§ **Problem details**: When a line below holds the string "auto", show that line.
*** Supplied data ***
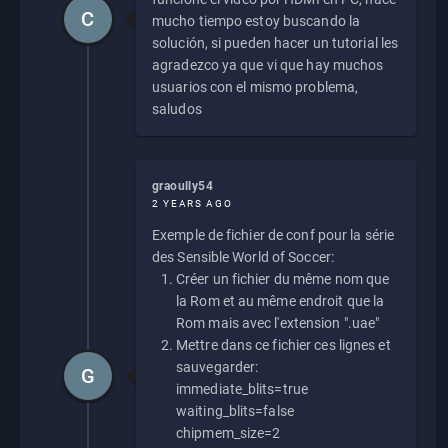
C
mucho tiempo estoy buscando la
solución, si pueden hacer un tutorial les
agradezco ya que vi que hay muchos
usuarios con el mismo problema,
saludos
graoully54
2 YEARS AGO
Exemple de fichier de conf pour la série
des Sensible World of Soccer:
Créer un fichier du même nom que
la Rom et au même endroit que la
Rom mais avec l'extension ".uae"
Mettre dans ce fichier ces lignes et
sauvegarder:
G
immediate_blits=true
waiting_blits=false
chipmem_size=2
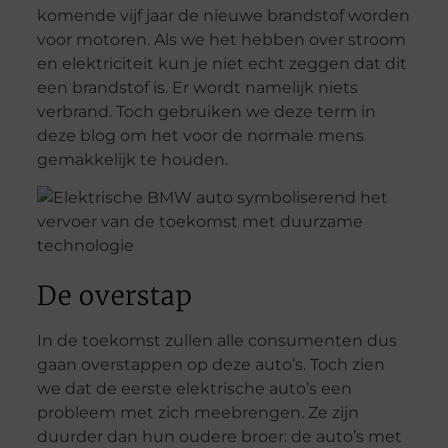
komende vijf jaar de nieuwe brandstof worden
voor motoren. Als we het hebben over stroom
en elektriciteit kun je niet echt zeggen dat dit
een brandstof is. Er wordt namelijk niets
verbrand. Toch gebruiken we deze term in
deze blog om het voor de normale mens
gemakkelijk te houden.
De overstap
In de toekomst zullen alle consumenten dus
gaan overstappen op deze auto’s. Toch zien
we dat de eerste elektrische auto’s een
probleem met zich meebrengen. Ze zijn
duurder dan hun oudere broer: de auto’s met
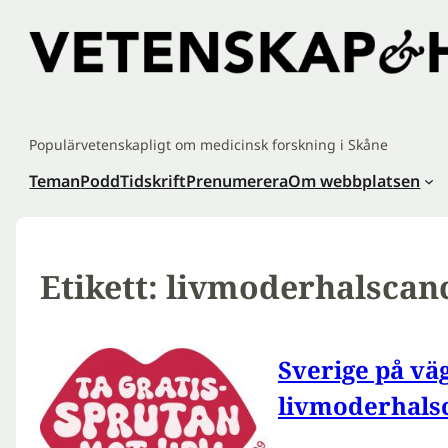
Hoppa
till
innehåll
Populärvetenskapligt om medicinsk forskning i Skåne
Teman
Podd
Tidskrift
Prenumerera
Om webbplatsen
Etikett:
livmoderhalscan
Sverige på väg
livmoderhals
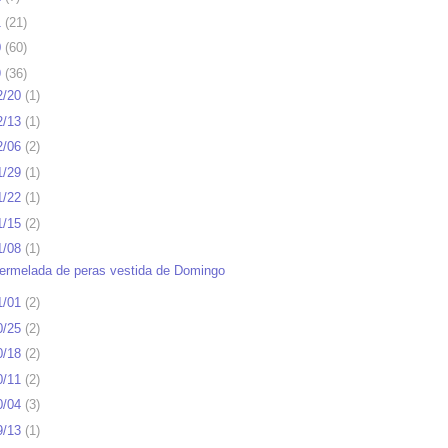
1
(
21
)
0
(
60
)
9
(
36
)
2/20
(
1
)
2/13
(
1
)
2/06
(
2
)
1/29
(
1
)
1/22
(
1
)
1/15
(
2
)
1/08
(
1
)
ermelada de peras vestida de Domingo
1/01
(
2
)
0/25
(
2
)
0/18
(
2
)
0/11
(
2
)
0/04
(
3
)
9/13
(
1
)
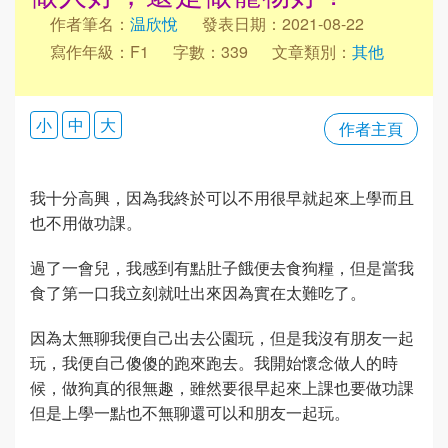
作者筆名：
温欣悅
發表日期：2021-08-22
寫作年級：F1
字數：339
文章類別：
其他
小
中
大
作者主頁
我十分高興，因為我終於可以不用很早就起來上學而且
也不用做功課。
過了一會兒，我感到有點肚子餓便去食狗糧，但是當我
食了第一口我立刻就吐出來因為實在太難吃了。
因為太無聊我便自己出去公園玩，但是我沒有朋友一起
玩，我便自己傻傻的跑來跑去。我開始懷念做人的時
候，做狗真的很無趣，雖然要很早起來上課也要做功課
但是上學一點也不無聊還可以和朋友一起玩。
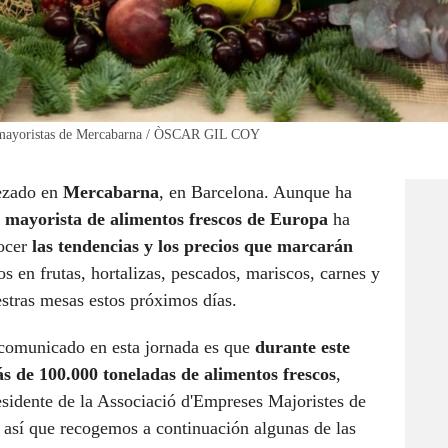
 de mayoristas de Mercabarna / ÒSCAR GIL COY
ezado en
Mercabarna
, en Barcelona. Aunque ha
mayorista de alimentos frescos de Europa
ha
nocer
las tendencias y los precios que marcarán
mos en frutas, hortalizas, pescados, mariscos, carnes y
estras mesas estos próximos días.
 comunicado en esta jornada es que
durante este
s de 100.000 toneladas de alimentos frescos
,
esidente de la Associació d'Empreses Majoristes de
 así que recogemos a continuación algunas de las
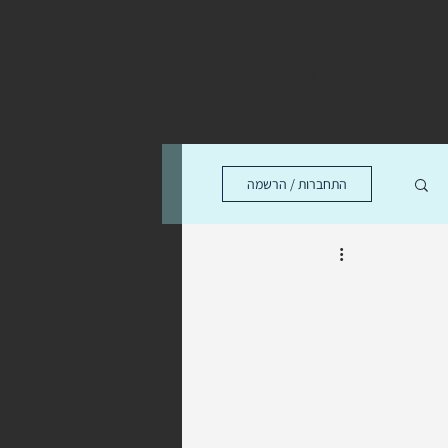
ין
מאמרים
המלצות
צרו קשר
התחברות / הרשמה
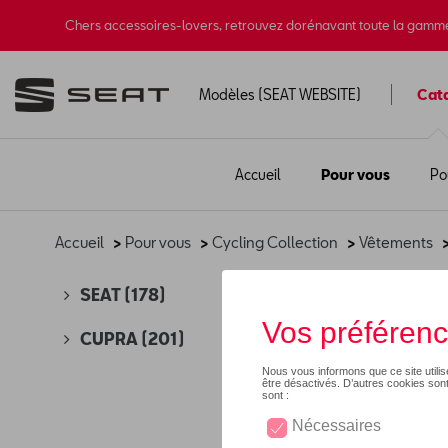
Chers accessoires-lovers, retrouvez dorénavant toute la gamm
Modèles (SEAT WEBSITE)
Cat
Accueil
Pour vous
Po
Accueil
>
Pour vous
>
Cycling Collection
>
Vêtements
Ho
SEAT
(178)
CUPRA
(201)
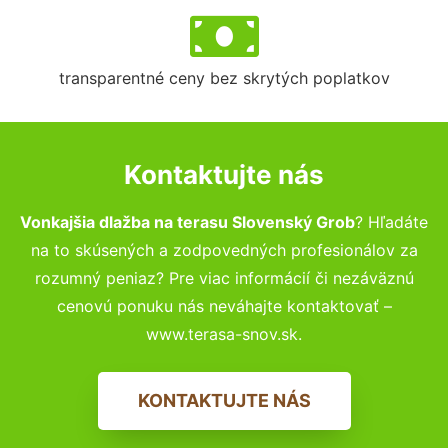
transparentné ceny bez skrytých poplatkov
Kontaktujte nás
Vonkajšia dlažba na terasu Slovenský Grob
? Hľadáte
na to skúsených a zodpovedných profesionálov za
rozumný peniaz? Pre viac informácií či nezáväznú
cenovú ponuku nás neváhajte kontaktovať –
www.terasa-snov.sk.
KONTAKTUJTE NÁS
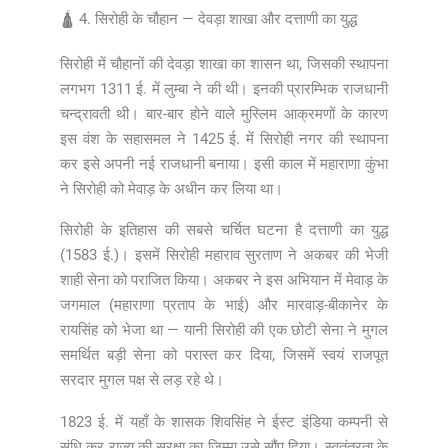
🛕 4. सिरोही के चौहान — देवड़ा शाखा और दत्ताणी का युद्ध
सिरोही में चौहानों की देवड़ा शाखा का शासन था, जिसकी स्थापना
लगभग 1311 ई. में लुम्बा ने की थी। इनकी प्रारम्भिक राजधानी
चन्द्रावती थी। बार-बार होने वाले मुस्लिम आक्रमणों के कारण
इस वंश के सहासमल ने 1425 ई. में सिरोही नगर की स्थापना
कर इसे अपनी नई राजधानी बनाया। इसी काल में महाराणा कुंभा
ने सिरोही को मेवाड़ के अधीन कर लिया था।
सिरोही के इतिहास की सबसे चर्चित घटना है दत्ताणी का युद्ध
(1583 ई.)। इसमें सिरोही महाराव सुरताण ने अकबर की भेजी
शाही सेना को पराजित किया। अकबर ने इस अभियान में मेवाड़ के
जगमाल (महाराणा प्रताप के भाई) और मारवाड़-बीकानेर के
रायसिंह को भेजा था — यानी सिरोही की एक छोटी सेना ने मुगल
समर्थित बड़ी सेना को परास्त कर दिया, जिसमें स्वयं राजपूत
सरदार मुगल पक्ष से लड़ रहे थे।
1823 ई. में यहाँ के शासक शिवसिंह ने ईस्ट इंडिया कम्पनी से
संधि कर राज्य की सुरक्षा का जिम्मा उसे सौंप दिया। स्वतंत्रता के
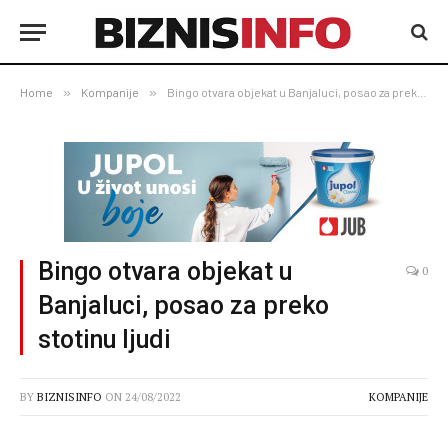
Home
»
Kompanije
»
Bingo otvara objekat u Banjaluci, posao za preko stotinu ljudi
Bingo otvara objekat u
0
Banjaluci, posao za preko
stotinu ljudi
BY
BIZNISINFO
ON
24/08/2022
KOMPANIJE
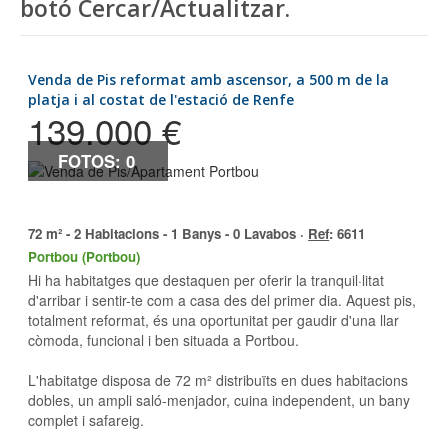
botó Cercar/Actualitzar.
Venda de Pis reformat amb ascensor, a 500 m de la
platja i al costat de l'estació de Renfe
139.000 €
FOTOS: 0
72 m² - 2 Habitacions - 1 Banys - 0 Lavabos ·
Ref
: 6611
Portbou (Portbou)
Hi ha habitatges que destaquen per oferir la tranquil·litat
d'arribar i sentir-te com a casa des del primer dia. Aquest pis,
totalment reformat, és una oportunitat per gaudir d'una llar
còmoda, funcional i ben situada a Portbou.
L'habitatge disposa de 72 m² distribuïts en dues habitacions
dobles, un ampli saló-menjador, cuina independent, un bany
complet i safareig.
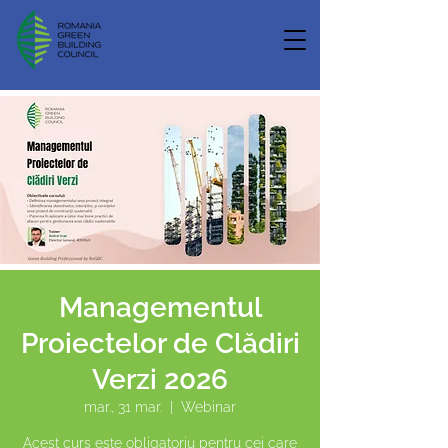
Managementul
Proiectelor de Clădiri
Verzi 2026
mar., 31 mar.
  |  
Webinar
Acest curs este obligatoriu pentru cei care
*** End of Supplied data ***
§ **Response**:
gaan overstappen op deze auto’s. Toch zien
we dat de eerste elektrische auto’s een
duurder dan hun oudere broer: de auto’s met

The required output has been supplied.